Postado em domingo, 28 de janeiro de 2018 às 18:06

Projeto discute juventude e política com estudantes

Em discussão com estudantes do ensino médio de Alfenas, estes se mostraram entusiasmados com algumas questões sociais, em especial: política, preconceito e mercado de trabalho. A discussão foi promovida pelo projeto “A Imaginação Sociológica e o Sul de Minas”, da Unifal-MG (Universidade Federal de Alfenas).

Algo que mexeu com a cabeça dos jovens foi a contradição explicitada ao perceberem que 64 deles, em um universo de 80, consideraram a participação dos jovens na política de extrema importância, mas somente 25 possuíam título de eleitor. Diante desse fato, a questão levantada foi: quais são as possíveis formas dos jovens se envolverem na política?

Um dos estudantes apontou as manifestações como uma das opções para se envolverem na política. Já outros apontaram a necessidade de se realizar debates políticos em sala de aula, sendo que uma estudante revelou que eles não tiram título de eleitor porque poucos sabem sobre política, já que é um assunto pouco tratado.

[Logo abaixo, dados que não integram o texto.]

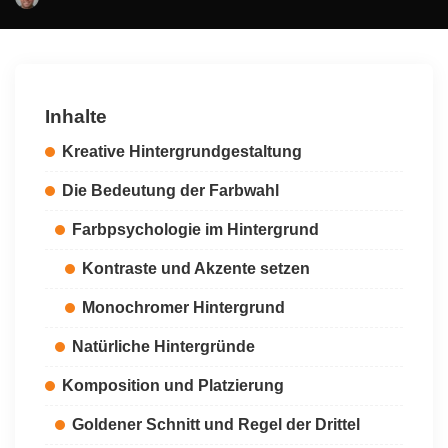
Posted
by
Inhalte
Kreative Hintergrundgestaltung
Die Bedeutung der Farbwahl
Farbpsychologie im Hintergrund
Kontraste und Akzente setzen
Monochromer Hintergrund
Natürliche Hintergründe
Komposition und Platzierung
Goldener Schnitt und Regel der Drittel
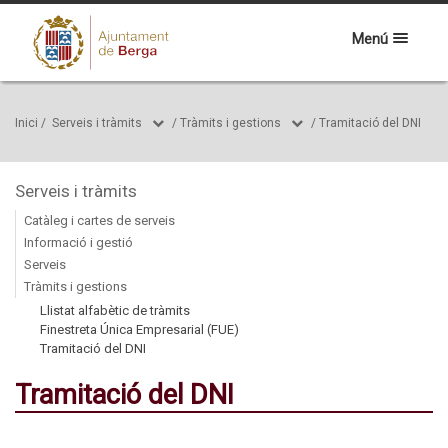
Menú
Inici
/
Serveis i tràmits
/
Tràmits i gestions
/
Tramitació del DNI
Serveis i tràmits
Catàleg i cartes de serveis
Informació i gestió
Serveis
Tràmits i gestions
Llistat alfabètic de tràmits
Finestreta Única Empresarial (FUE)
Tramitació del DNI
Tramitació del DNI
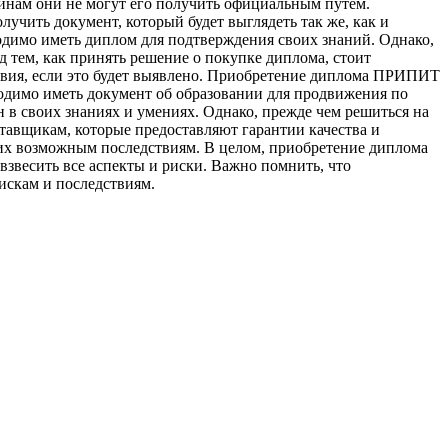
чинам они не могут его получить официальным путем.
чить документ, который будет выглядеть так же, как и
ходимо иметь диплом для подтверждения своих знаний. Однако,
тем, как принять решение о покупке диплома, стоит
ствия, если это будет выявлено. Приобретение диплома ПРИПИТ
бходимо иметь документ об образовании для продвижения по
 в своих знаниях и умениях. Однако, прежде чем решиться на
тавщикам, которые предоставляют гарантии качества и
 их возможным последствиям. В целом, приобретение диплома
взвесить все аспекты и риски. Важно помнить, что
искам и последствиям.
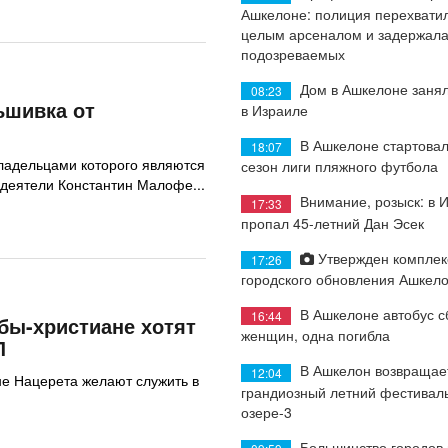
Ашкелоне: полиция перехватил
целым арсеналом и задержала
подозреваемых
Дом в Ашкелоне занял
08:23
ьшивка от
в Израиле
В Ашкелоне стартовал
18:07
ладельцами которого являются
сезон лиги пляжного футбола
деятели Константин Малофе...
Внимание, розыск: в 
17:33
пропал 45-летний Дан Эсек
Утвержден комплек
17:26
городского обновления Ашкел
В Ашкелоне автобус с
16:44
бы-христиане хотят
женщин, одна погибла
Л
В Ашкелон возвращае
12:04
е Нацерета желают служить в
грандиозный летний фестиваль
озере-3
Большинство городов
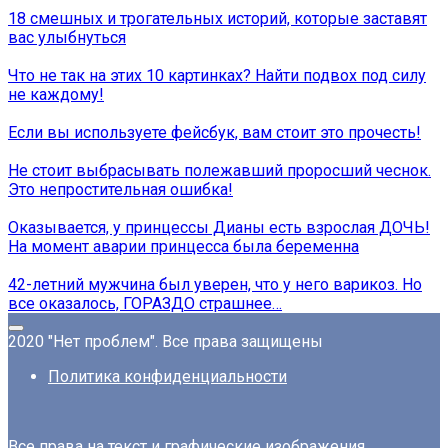
18 смешных и трогательных историй, которые заставят
вас улыбнуться
Что не так на этих 10 картинках? Найти подвох под силу
не каждому!
Если вы используете фейсбук, вам стоит это прочесть!
Не стоит выбрасывать полежавший проросший чеснок.
Это непростительная ошибка!
Оказывается, у принцессы Дианы есть взрослая ДОЧЬ!
На момент аварии принцесса была беременна
42-летний мужчина был уверен, что у него варикоз. Но
все оказалось, ГОРАЗДО страшнее…
2020 "Нет проблем". Все права защищены
Политика конфиденциальности
Все права на текст и графические изображения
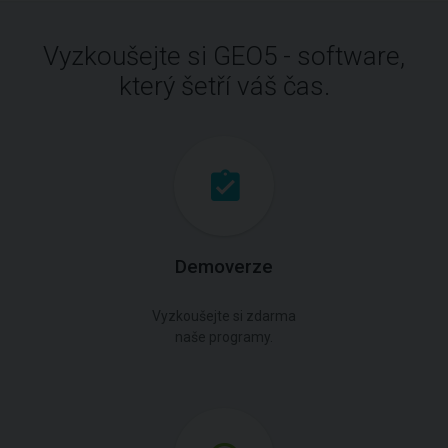
Vyzkoušejte si GEO5 - software,
který šetří váš čas.
Demoverze
Vyzkoušejte si zdarma
naše programy.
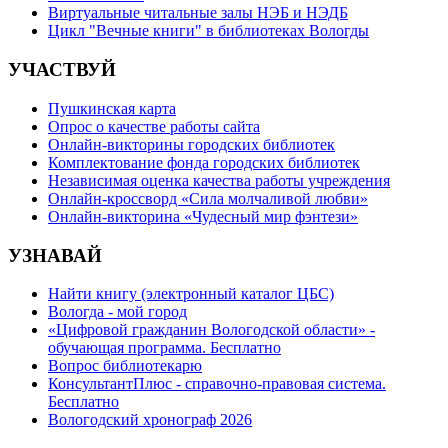
Виртуальные читальные залы НЭБ и НЭДБ
Цикл "Вечные книги" в библиотеках Вологды
УЧАСТВУЙ
Пушкинская карта
Опрос о качестве работы сайта
Онлайн-викторины городских библиотек
Комплектование фонда городских библиотек
Независимая оценка качества работы учреждения
Онлайн-кроссворд «Сила молчаливой любви»
Онлайн-викторина «Чудесный мир фэнтези»
УЗНАВАЙ
Найти книгу (электронный каталог ЦБС)
Вологда - мой город
«Цифровой гражданин Вологодской области» -
обучающая программа. Бесплатно
Вопрос библиотекарю
КонсультантПлюс - справочно-правовая система.
Бесплатно
Вологодский хронограф 2026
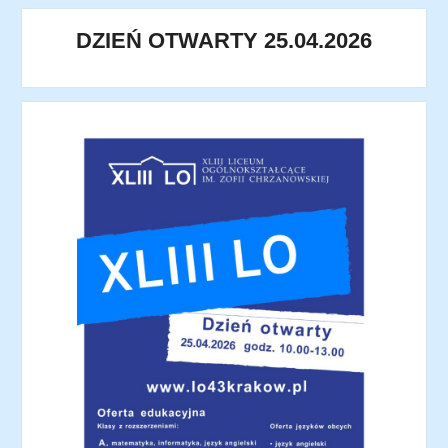
DZIEŃ OTWARTY 25.04.2026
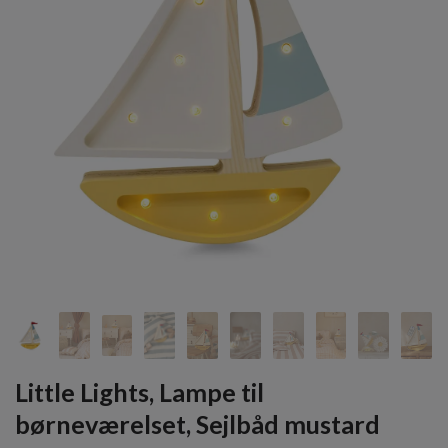
Little Lights, Lampe til
børneværelset, Sejlbåd mustard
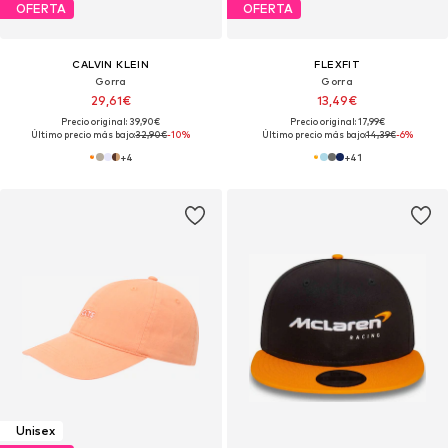
OFERTA
OFERTA
CALVIN KLEIN
FLEXFIT
Gorra
Gorra
29,61€
13,49€
Precio original: 39,90€
Precio original: 17,99€
Último precio más bajo:
32,90€
-10%
Último precio más bajo:
14,39€
-6%
+
4
+
41
Unisex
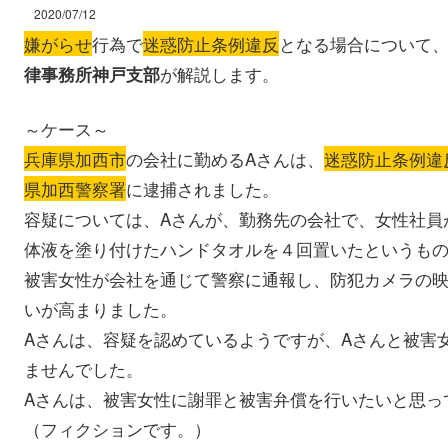
2020/07/12
嫌がらせ
行為で
迷惑防止条例違反
となる場合について
が解説します。
律事務所神戸支部
～ケース～
兵庫県加西市
の会社に勤めるAさんは、
迷惑防止条例違
県加西警察署
に逮捕されました。
容疑については、Aさんが、勤務先の会社で、女性社員
体液を塗り付けたハンドタオルを４回置いたというも
被害女性が会社を通じて警察に通報し、防犯カメラの映
いが高まりました。
Aさんは、容疑を認めているようですが、Aさんと被害
ませんでした。
Aさんは、被害女性に謝罪と被害弁償を行いたいと思っ
（フィクションです。）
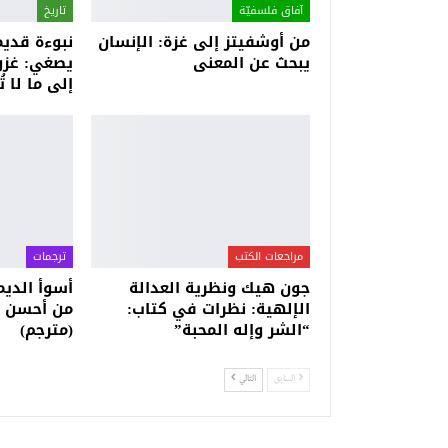
آفاق فلسفيّة‎
تاريخ
من أوشفيتز إلى غزة: الإنسان
نبوءة قديمة
يبحث عن المعنى
يصغي: غزو
إلى ما لا ت
مراجعات الكتب
ترجمات
جون هيك ونظرية العدالة
أسوأ الدي
الإلهية: نظرات في كتاب:
من أحسن ال
“الشر وإله المحبة”
(مترجم)
السابق
التالي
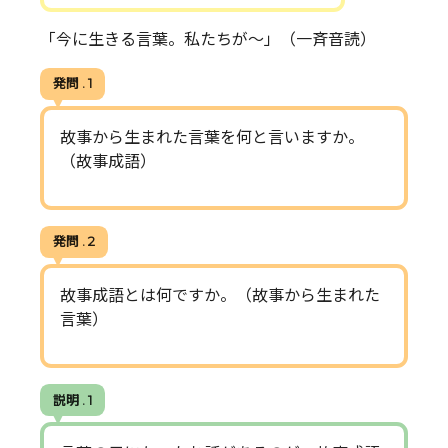
「今に生きる言葉。私たちが～」（一斉音読）
発問 . 1
故事から生まれた言葉を何と言いますか。
（故事成語）
発問 . 2
故事成語とは何ですか。（故事から生まれた
言葉）
説明 . 1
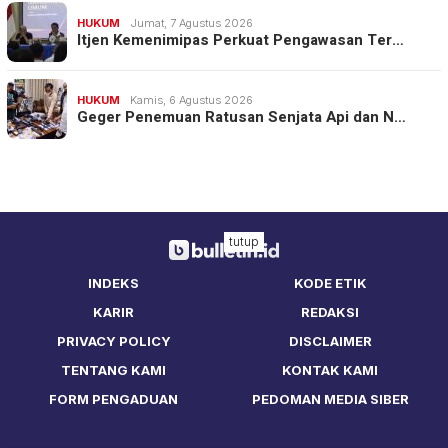
HUKUM
Jumat, 7 Agustus 2026
Itjen Kemenimipas Perkuat Pengawasan Ter…
HUKUM
Kamis, 6 Agustus 2026
Geger Penemuan Ratusan Senjata Api dan N…
tutup
INDEKS
KODE ETIK
KARIR
REDAKSI
PRIVACY POLICY
DISCLAIMER
TENTANG KAMI
KONTAK KAMI
FORM PENGADUAN
PEDOMAN MEDIA SIBER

Imagem ilustrativa de um grupo de jovens abraçados em círculo (Foto: Reprodução/site Infojovem)


Todos nós estamos inseridos em distintos meios sociais muito mais amplos que nós mesmos. E trabalhar a imaginação sociológica é trabalhar a percepção dos indivíduos sobre questões mais amplas, que envolvem toda a sociedade, até suas vidas privadas. Tendo isso em vista, o projeto de extensão “A Imaginação Sociológica e o sul de Minas” apresentou os resultados de um levantamento realizado com 80 estudantes do ensino médio de uma escola pública estadual da cidade, em que se procurou debater com os estudantes alguns dos principais temas de interesse.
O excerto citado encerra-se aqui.